Fazio: CT’s economy shrinkage ‘a blaring wake-up call to officials of all political parties’ 

October 1, 2022

Fazio: CT’s economy shrinkage ‘a blaring wake-up call to officials of all political parties’

Hartford Courant 

Connecticut’s economy shrank by 4.7% on an annual basis in the three months ending June 30, as earnings weakened in manufacturing and finance and insurance, two key industries, the U.S. Commerce Department reported.

The state ranked 49th in its economic performance in the second quarter. Only Wyoming’s economy was weaker. Overall, the U.S. economy shrank by 0.6% on an annual basis.

Growth in personal income in Connecticut, comprising wages, salaries, investment income and government payments such as Social Security, was weak, rising by 2.2%, the smallest increase among the states. Personal income growth in the U.S. on an annual basis was 5.8% in the second quarter.

Slowing the economy is an objective of the Federal Reserve as it raises interest rates to fight inflation that’s at its highest level in 40 years. Economists are debating whether the U.S. economy is in recession.

Low unemployment of 3.7% in August argues against a recession, which typically is characterized by large numbers of jobless workers.

“It would be a very strange recession if we’re in one,” said David Lehman, Connecticut’s economic development commissioner.

Earnings for durable goods manufacturing and finance and insurance plunged a total of nearly $1.1 billion in the three-month period.
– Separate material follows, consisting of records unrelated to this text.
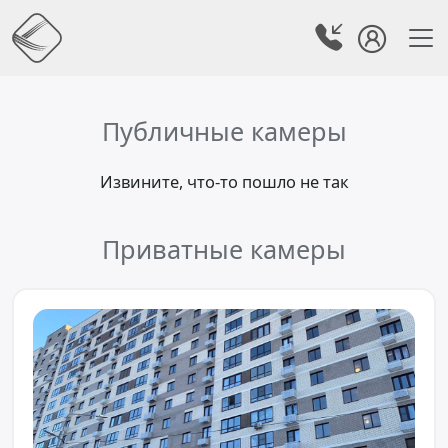
Публичные камеры
Извините, что-то пошло не так
Приватные камеры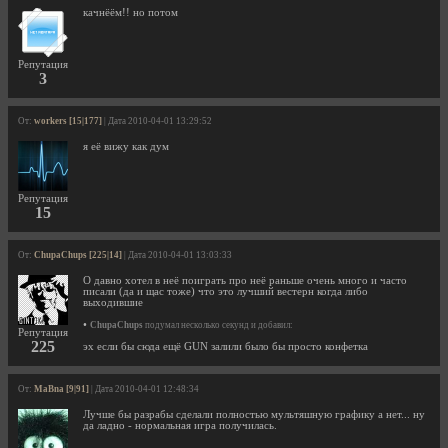
качнёём!! но потом
Репутация
3
От:
workers [15|177]
| Дата 2010-04-01 13:29:52
я её вижу как дум
Репутация
15
От:
ChupaChups [225|14]
| Дата 2010-04-01 13:03:33
О давно хотел в неё поиграть про неё раньше очень много и часто
писали (да и щас тоже) что это лучший вестерн когда либо
выходившие
•
ChupaChups
подумал несколько секунд и добавил:
Репутация
225
эх если бы сюда ещё GUN залили было бы просто конфетка
От:
MaBna [9|91]
| Дата 2010-04-01 12:48:34
Лучше бы разрабы сделали полностью мультяшную графику а нет... ну
да ладно - нормальная игра получилась.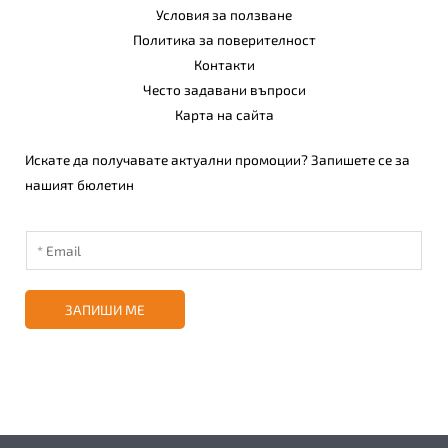
Условия за ползване
Политика за поверителност
Контакти
Често задавани въпроси
Карта на сайта
Искате да получавате актуални промоции? Запишете се за
нашият бюлетин
ЗАПИШИ МЕ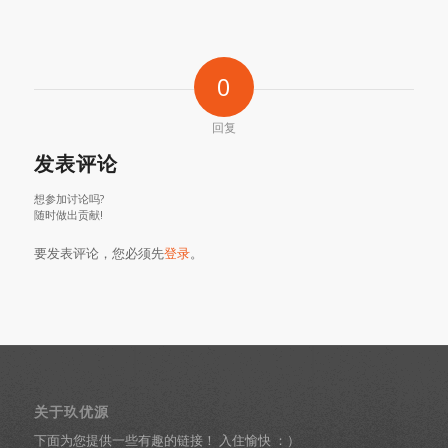
0
回复
发表评论
想参加讨论吗?
随时做出贡献!
要发表评论，您必须先
登录
。
关于玖优源
下面为您提供一些有趣的链接！ 入住愉快 ：）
However, health care and social assistance was up nearly $500 million.

A little more than a month before Election Day, Republicans blamed Gov. Ned Lamont and President Joe Biden for the contracting state and national economies.

“For anyone with their feet planted in the middle class, this confirms what we already know and why our groceries, gas and cost of living are becoming more unaffordable,” said Senate Republican Leader Kevin Kelly of Stratford. “There is a better way than the Democrat policies and the Biden economy that clearly aren’t working for our families.”

Republican state Sen. Ryan Fazio of Greenwich said the “awful numbers are a blaring wake-up call to officials of all political parties.”

“Our state is rapidly heading in the wrong economic direction,” he said.

Lehman said quarterly data, which are occasionally revised, are “inherently volatile.”

Looking at numbers over 12 months provides a better picture, he said.

In the last four quarters, Connecticut’s economy expanded by 1.2%, slightly better than the U.S. performance of 1.1%, he said.

Chris DiPentima, president of the Connecticut Business & Industry Association, said the economic data show the impact of labor shortages, inflation and supply chain bottlenecks.

“Equally concerning was Connecticut’s personal income growth in the second quarter,” he said. “That continues a multi-year decline for a key measure of our economic competitiveness. While we still have the second highest personal income in the country, we are heading in the wrong direction.”

Economist Don Klepper-Smith said he believes Connecticut is in a recession.

“Nothing here in this data takes me off the fact we are in a recession,” he said.
Recessions, and their conclusions, are declared by the National Bureau of Economic Research, a private group in Cambridge, Massachusetts.

The most recent recession, according to the NBER, was a two-month downturn from February to April 2020 brought on by the COVID-19 pandemic.

Klepper-Smith said he does not expect the NBER to declare a recession, if one is underway, until December at the earliest to avoid affecting state and congressional elections Nov. 8.